◆ Problem to work on: What lines below include the word "Rashifal"? Copy each one.

◆ Provided data:

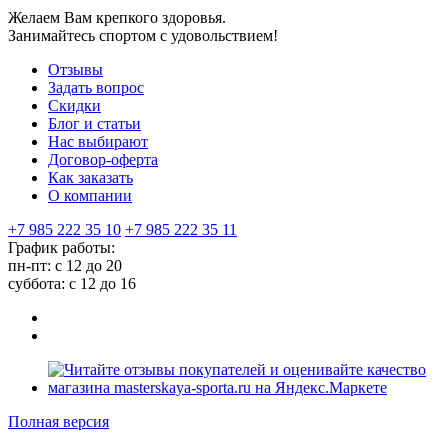
Желаем Вам крепкого здоровья.
Занимайтесь спортом с удовольствием!
Отзывы
Задать вопрос
Скидки
Блог и статьи
Нас выбирают
Договор-оферта
Как заказать
О компании
+7 985 222 35 10
+7 985 222 35 11
График работы:
пн-пт: с 12 до 20
суббота: c 12 до 16
Полная версия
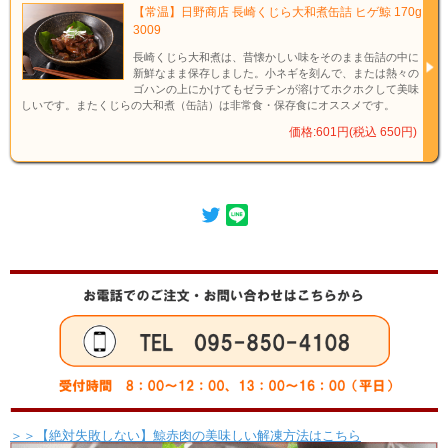
方
【常温】日野商店 長崎くじら大和煮缶詰 ヒゲ鯨 170g
法
3009
賞
味
長崎くじら大和煮は、昔懐かしい味をそのまま缶詰の中に
製造日より2年
期
新鮮なまま保存しました。小ネギを刻んで、または熱々の
限
ゴハンの上にかけてもゼラチンが溶けてホクホクして美味
内
しいです。またくじらの大和煮（缶詰）は非常食・保存食にオススメです。
容
200ｇ
価格:601円(税込 650円)
量
原
産
アイスランド
地
鯨肉(アイスランド産)、カレールウ、トマトケチャップ、ナチュラルチーズ、
おろしにんにく加工品、砂糖、りんごピューレ、トマトペースト、ココナッツ
ミルクパウダー、ローストオニオンペースト、チャツネ、ポークエキス、ビー
原
フ調味エキス、生姜、オニオンパウダー、はちみつ、ローストガーリックペー
材
スト、チキンブイヨンパウダー、香辛料、食塩、蛋白加水分解物、酵母加工
料
品/増粘剤(加工澱粉)、着色料(カラメル)、調味料(アミノ酸等)、酸味料、香
料、(一部に小麦・乳成分・牛肉・ごま・大豆・鶏肉・バナナ・豚肉・りんご
を含む）
【湯船の場合】
袋(レトルトパウチ)の封を切らずに、熱湯の中に入れ、約5分間沸騰させてく
お
ださい。
召
し
【電子レンジの場合】
上
レンジ対応容器に移し替えてラップをかけて温めてください。
が
加熱時間の目安
＞＞【絶対失敗しない】鯨赤肉の美味しい解凍方法はこちら
り
500Wの場合約2分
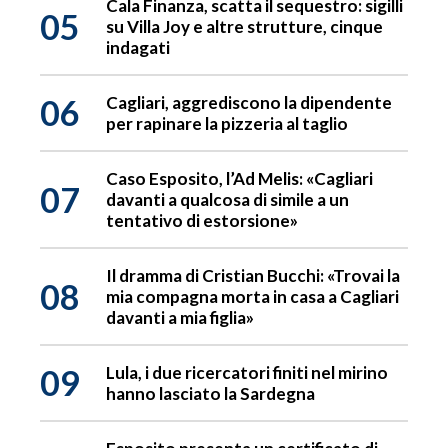
Cala Finanza, scatta il sequestro: sigilli
05
su Villa Joy e altre strutture, cinque
indagati
06
Cagliari, aggrediscono la dipendente
per rapinare la pizzeria al taglio
Caso Esposito, l’Ad Melis: «Cagliari
07
davanti a qualcosa di simile a un
tentativo di estorsione»
Il dramma di Cristian Bucchi: «Trovai la
08
mia compagna morta in casa a Cagliari
davanti a mia figlia»
09
Lula, i due ricercatori finiti nel mirino
hanno lasciato la Sardegna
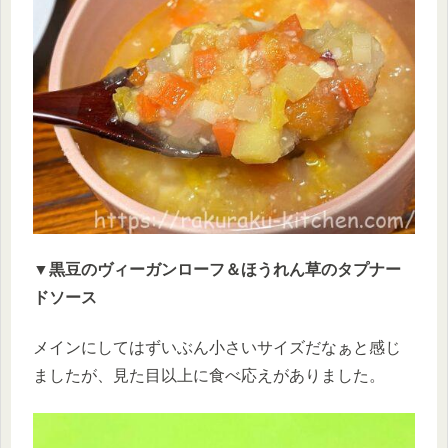
▼黒豆のヴィーガンローフ＆ほうれん草のタプナー
ドソース
メインにしてはずいぶん小さいサイズだなぁと感じ
ましたが、見た目以上に食べ応えがありました。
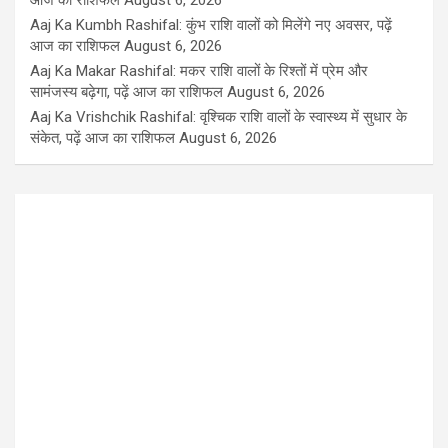
Aaj Ka Kumbh Rashifal: कुंभ राशि वालों को मिलेंगे नए अवसर, पढ़ें
आज का राशिफल
August 6, 2026
Aaj Ka Makar Rashifal: मकर राशि वालों के रिश्तों में प्रेम और
सामंजस्य बढ़ेगा, पढ़ें आज का राशिफल
August 6, 2026
Aaj Ka Vrishchik Rashifal: वृश्चिक राशि वालों के स्वास्थ्य में सुधार के
संकेत, पढ़ें आज का राशिफल
August 6, 2026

◆ Your response:
Aaj Ka Kumbh Rashifal: कुंभ राशि वालों को मिलेंगे नए अवसर, पढ़ें
Aaj Ka Makar Rashifal: मकर राशि वालों के रिश्तों में प्रेम और
Aaj Ka Vrishchik Rashifal: वृश्चिक राशि वालों के स्वास्थ्य में सुधार के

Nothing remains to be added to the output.